This command will fail if the "lucid" znode in this Fusion installation contains configuration definitions which are in conflict with the exported data.

Example of importing exported data from previous step into FUSION_NEW ZooKeeper running on test server 'test.acme.com':

> $FUSION_HOME/scripts/zkImportExport.sh -zkhost test.acme.com:9983 -cmd import -filename znode_lucid_dump.json

Note that the above command will fail if there is conflict between existing znode structures or contents between the ZooKeeper service and the dump file.

Rewrite datasource configurations for Fusion 2.4

Once all Fusion configurations have been uploaded to the FUSION-NEW ZooKeeper service and while that service is running, you can run the Python programs upgrade-ds-2.1-to-2.4.py or upgrade-ds-1.2-to-2.4.py to update these configurations.

Note

These programs require:

  • The environment variable "FUSION_HOME" must be set to the FUSION-NEW directory.

  • The environment variable "FUSION_OLD_HOME" must be set to the FUSION-CURRENT directory.

  • Python version 2.7, preferably version 2.7.10.

  • Package: kazoo - a ZooKeeper client

The Python virtualenv tool can be used to install the correct Python version and required package.

Set environment variable "FUSION_HOME" to the full path of the FUSION-NEW directory, e.g.:

> export FUSION_HOME=/Users/demo/test_upgrade/fusion_2_4_1

Run this program with arguments: "--datasources all"

If your current Fusion version is 1.2, run:

> python upgrade-ds-1.2-to-2.4.py --datasources all

If your current Fusion is version 2, run:

> python upgrade-ds-2.1-to-2.4.py --datasources all

If a datasource wouldn’t have a valid implementation, the application will print a log message on console and continue with the next datasource.

Rewrite stored password information used by Fusion datasources and pipelines

Once you have migrated all Fusion configurations to the FUSION_NEW ZooKeeper service, you must update the migrated datasource configurations by running the script download_upload_ds_pipelines.py against the FUSION_NEW zookeeper in order to rewrite any stored datasource passwords that are specified as part of the configuration for a datasource or pipeline.

Note

The script bin/download_upload_ds_pipelines.py requires:

  • Python version 2.7, preferably version 2.7.10.

  • Package: kazoo - a ZooKeeper client

  • Package: requests - an HTTP request handler

  • Environment variable FUSION_OLD_HOME set to location of Fusion 1.2 home.

The Python virtualenv tool can be used to install the correct Python version and required packages.

The rewrite process consists of a download step which exports the ZooKeeper configuration information and an upload step which rewrites the information and then imports it back into ZooKeeper.

This script uses the following arguments and values:

  • "--zk-connect": the ZooKeeper server:port for FUSION-NEW

  • "--action": either "download" or "upload".

  • "--fusion-url": URL of Fusion API service to upload configurations to

  • "--fusion-username": name of Fusion user with admin privileges; the script will prompt for username’s password.

Download configurations from ZooKeeper

No services for FUSION-NEW should be running, except for ZooKeeper.

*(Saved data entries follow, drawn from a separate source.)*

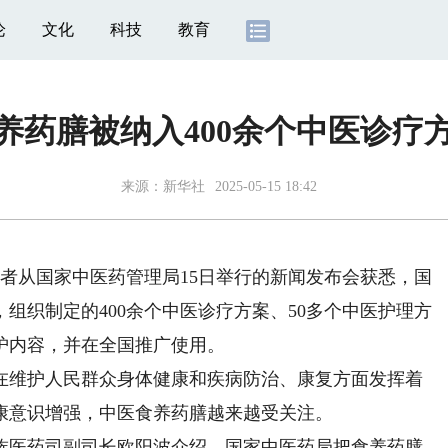
论
文化
科技
教育
养药膳被纳入400余个中医诊疗
来源：新华社
2025-05-15 18:42
者从国家中医药管理局15日举行的新闻发布会获悉，国
组织制定的400余个中医诊疗方案、50多个中医护理方
护内容，并在全国推广使用。
维护人民群众身体健康和疾病防治、康复方面发挥着
康意识增强，中医食养药膳越来越受关注。
医药司副司长欧阳波介绍，国家中医药局把食养药膳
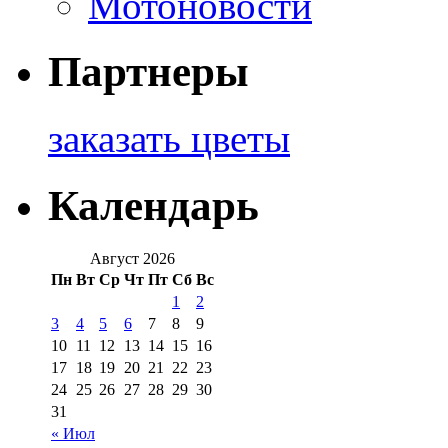
Мотоновости
Партнеры
заказать цветы
Календарь
Август 2026
Пн
Вт
Ср
Чт
Пт
Сб
Вс
1
2
3
4
5
6
7
8
9
10
11
12
13
14
15
16
17
18
19
20
21
22
23
24
25
26
27
28
29
30
31
« Июл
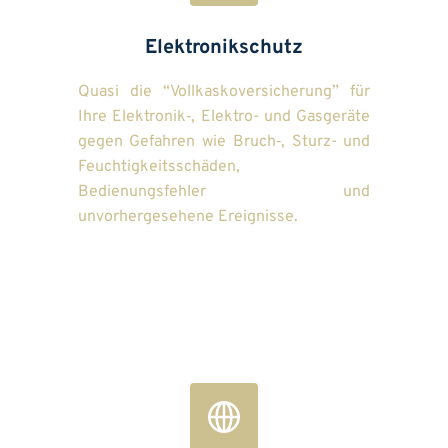
Elektronikschutz
Quasi die “Vollkaskoversicherung” für 
Ihre Elektronik‑, Elektro- und Gasgeräte 
gegen Gefahren wie Bruch‑, Sturz- und 
Feuchtigkeitsschäden, 
Bedienungsfehler und 
unvorhergesehene Ereignisse.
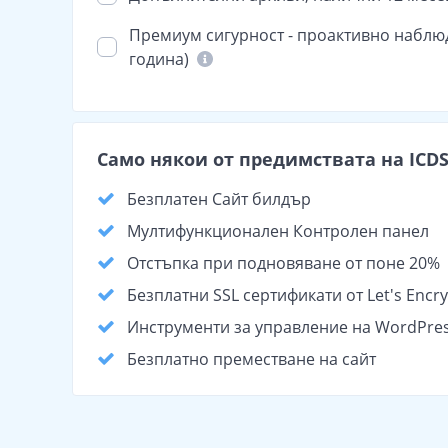
Премиум сигурност - проактивно наблюден
година)
Само някои от предимствата на ICDSo
Безплатен Сайт билдър
Мултифункционален Контролен панел
Отстъпка при подновяване от поне 20%
Безплатни SSL сертификати от Let's Encry
Инструменти за управление на WordPre
Безплатно преместване на сайт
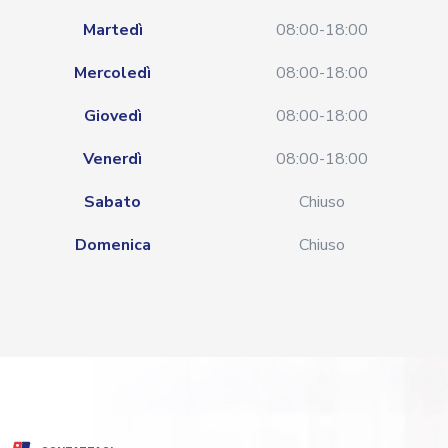
Martedì
08:00-18:00
Mercoledì
08:00-18:00
Giovedì
08:00-18:00
Venerdì
08:00-18:00
Sabato
Chiuso
Domenica
Chiuso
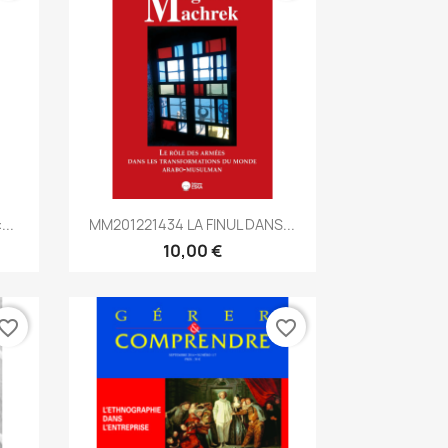
Aperçu rapide

...
MM201221434 LA FINUL DANS...
10,00 €
vorite_border
favorite_border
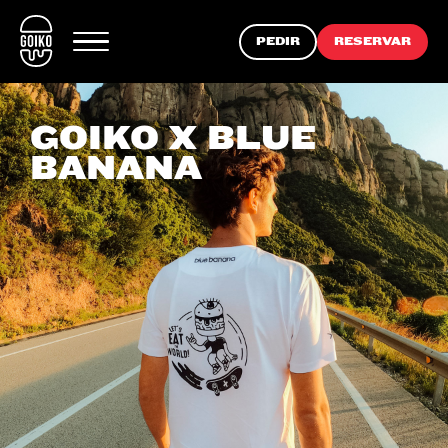
PEDIR
RESERVAR
GOIKO X BLUE
BANANA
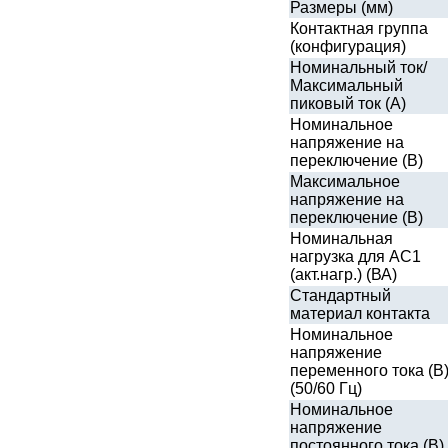
Размеры (мм)
Контактная группа
(конфигурация)
Номинальный ток/
Максимальный
пиковый ток (А)
Номинальное
напряжение на
переключение (В)
Максимальное
напряжение на
переключение (В)
Номинальная
нагрузка для AC1
(акт.нагр.) (ВА)
Стандартный
материал контакта
Номинальное
напряжение
переменного тока (В
(50/60 Гц)
Номинальное
напряжение
постоянного тока (В)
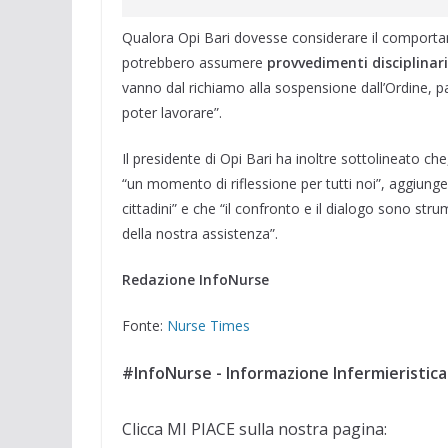
Qualora Opi Bari dovesse considerare il comportam
potrebbero assumere
provvedimenti disciplinari
vanno dal richiamo alla sospensione dall’Ordine, p
poter lavorare”.
Il presidente di Opi Bari ha inoltre sottolineato c
“un momento di riflessione per tutti noi”, aggiunge
cittadini” e che “il confronto e il dialogo sono str
della nostra assistenza”.
Redazione InfoNurse
Fonte:
Nurse Times
#InfoNurse - Informazione Infermieristica
Clicca MI PIACE sulla nostra pagina:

If your Fusion installation uses an external ZooKeeper, then this must be running. If your Fusion installation uses an embedded ZooKeeper, then you must have copied the ZooKeeper data from FUSION-CURRENT to FUSION-NEW.

Start the ZooKeeper service:

> FUSION-NEW/bin/zookeeper start

Run the script to download the configurations.

> python FUSION-UPGRADE-SCRIPTS/bin/download_upload_ds_pipelines.py \
 --zk-connect localhost:9983 --action download

To check your work, check that directory "fusion_upgrade_2.1" was created and that is contains definitions for all datasources and pipelines. Do not remove this directory until you have successfully completed the upload step.

If you are running embedded ZooKeeper, shut it down again:

> FUSION-NEW/bin/zookeeper stop
Upload configurations to the Fusion API service

Start FUSION-NEW:

> FUSION-NEW/bin/fusion start

Once it is running, run the script in upload mode to propagate the configurations in directory "fusion_upgrade_2.1".

At this point in the migration process, the FUSION-NEW ZooKeeper information is the same as the FUSION-CURRENT Zookeeper information; therefore the password for the admin user is the same.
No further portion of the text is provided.